Toi, tes beaux yeux bleus, innocents
Ta peur de ce temps cruel qui passe
La crainte de ce tourment qui lasse
Tu as envoûté mes sentiments
Dans le ciel filent quelques sombres nuées
Qui partiront vite quand se lèvera l’astre doré
De mon amour qui réchauffera tes pensées
Ces rêves secrets seront alors à ta portée
Ta voix chaude me charme et m'enlace
Comme la tendre douceur de tes bras
Et me voilà alors dans cet état de grâce
Que provoque ce merveilleux émoi
De ce temps ou tes espoirs sont d'amour
Ton coeur tu veux entendre battre toujours
Pour être aimé de tendresse et ferveur
Viens à moi, laisse-moi entrer en ton cœur
Mes lèvres se rapprochent doucement
J'ai le coeur qui d'amour s'affole
Je redoute ce délicieux instant
Où les sentiments s'envolent
Tant de chemin il faut parcourir
Pour comprendre ce qui, en ce coeur, abonde,
L'amour sera notre monde
Qu'il ne nous laisse pas dépérir
Au contact de nos bouches notre passion explose
Je te sens frissonnante, hésitante et pourtant heureuse
Que ce geste d'amour envers toi enfin je n'ose
Poser un baiser langoureux sur tes lèvres roses
De ces longues nuits en ton absence
Où je ne sens contre moi cette chaleur
Celle de tes baisers qui comblent ces heures
Hésitante mais osant goûter à toutes tes essences.

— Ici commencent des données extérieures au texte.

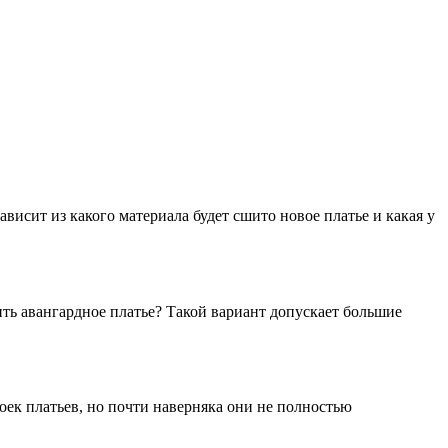
ависит из какого материала будет сшито новое платье и какая у
ть авангардное платье? Такой вариант допускает большие
ек платьев, но почти наверняка они не полностью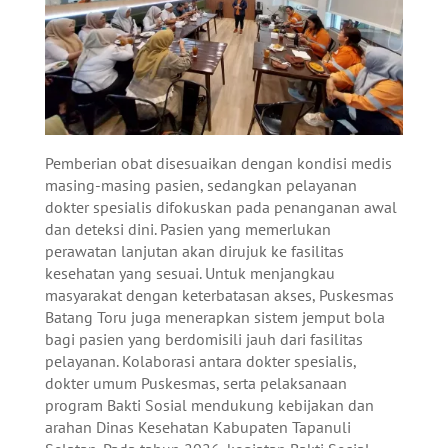
Pemberian obat disesuaikan dengan kondisi medis
masing-masing pasien, sedangkan pelayanan
dokter spesialis difokuskan pada penanganan awal
dan deteksi dini. Pasien yang memerlukan
perawatan lanjutan akan dirujuk ke fasilitas
kesehatan yang sesuai. Untuk menjangkau
masyarakat dengan keterbatasan akses, Puskesmas
Batang Toru juga menerapkan sistem jemput bola
bagi pasien yang berdomisili jauh dari fasilitas
pelayanan. Kolaborasi antara dokter spesialis,
dokter umum Puskesmas, serta pelaksanaan
program Bakti Sosial mendukung kebijakan dan
arahan Dinas Kesehatan Kabupaten Tapanuli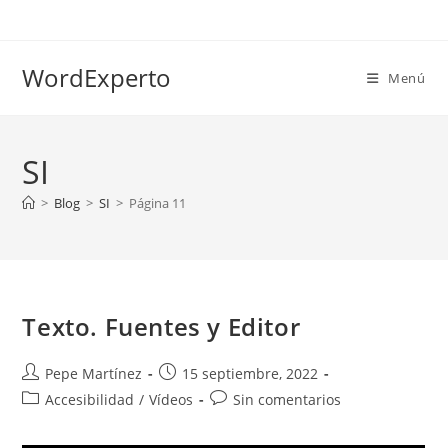
Ir
al
contenido
WordExperto
Menú
SI
>
Blog
>
SI
>
Página 11
Texto. Fuentes y Editor
Autor
Publicación
Pepe Martínez
15 septiembre, 2022
de
de
Categoría
Comentarios
Accesibilidad
/
Vídeos
Sin comentarios
la
la
de
de
entrada:
entrada:
la
la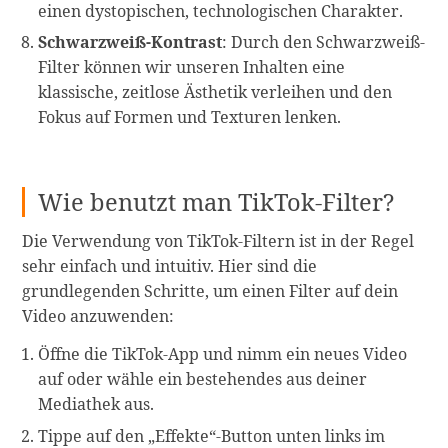
einen dystopischen, technologischen Charakter.
Schwarzweiß-Kontrast
: Durch den Schwarzweiß-
Filter können wir unseren Inhalten eine
klassische, zeitlose Ästhetik verleihen und den
Fokus auf Formen und Texturen lenken.
Wie benutzt man TikTok-Filter?
Die Verwendung von TikTok-Filtern ist in der Regel
sehr einfach und intuitiv. Hier sind die
grundlegenden Schritte, um einen Filter auf dein
Video anzuwenden:
Öffne die TikTok-App und nimm ein neues Video
auf oder wähle ein bestehendes aus deiner
Mediathek aus.
Tippe auf den „Effekte“-Button unten links im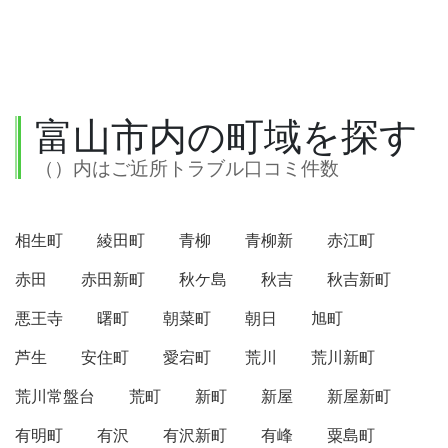
富山市内の町域を探す
（）内はご近所トラブル口コミ件数
相生町
綾田町
青柳
青柳新
赤江町
赤田
赤田新町
秋ケ島
秋吉
秋吉新町
悪王寺
曙町
朝菜町
朝日
旭町
芦生
安住町
愛宕町
荒川
荒川新町
荒川常盤台
荒町
新町
新屋
新屋新町
有明町
有沢
有沢新町
有峰
粟島町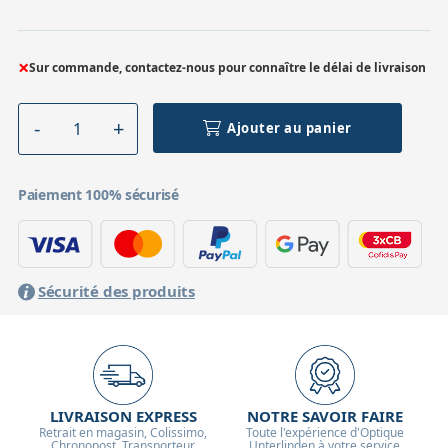
×
Sur commande, contactez-nous pour connaître le délai de livraison
Ajouter au panier
Paiement 100% sécurisé
Sécurité des produits
LIVRAISON EXPRESS
NOTRE SAVOIR FAIRE
Retrait en magasin, Colissimo,
Toute l'expérience d'Optique
Chronopost, Transporteur
Unterlinden à votre service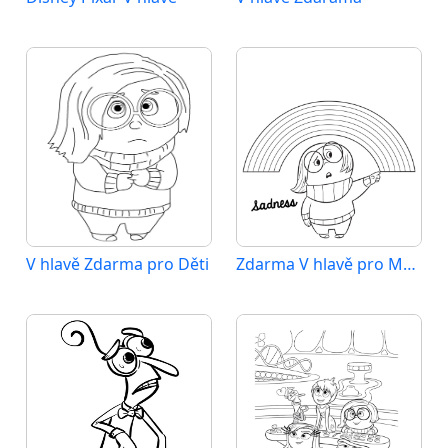
V hlavě Zdarma pro Děti
Zdarma V hlavě pro Malé Děti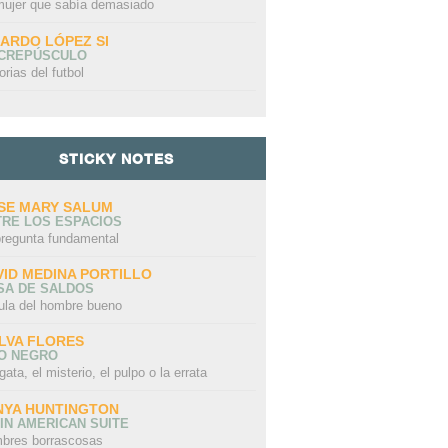
mujer que sabía demasiado
CARDO LÓPEZ SI
 CREPÚSCULO
orias del futbol
STICKY NOTES
SE MARY SALUM
TRE LOS ESPACIOS
pregunta fundamental
VID MEDINA PORTILLO
SA DE SALDOS
ula del hombre bueno
LVA FLORES
LO NEGRO
gata, el misterio, el pulpo o la errata
NYA HUNTINGTON
IN AMERICAN SUITE
bres borrascosas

Nos langues s'entremêlent en un doux combat
Tendre prélude à nos futurs ébats
Je t'enlace et t'enserre dans mes bras
Je sens ton désir monter en moi
J'ai en mon âme tant d’amour à donner
Que rien ne peut plus désormais m'arrêter
Hurler comme une louve tout l’immense plaisir
Que mon corps réclame pour assouvir ses désirs
Les bouches se décrochent et ensemble
Nous descendons explorer nos corps
En un doux crescendo de transport
L'un contre l'autre, s'aimer sous les combles
A l'horizon de minces rayons se glissent.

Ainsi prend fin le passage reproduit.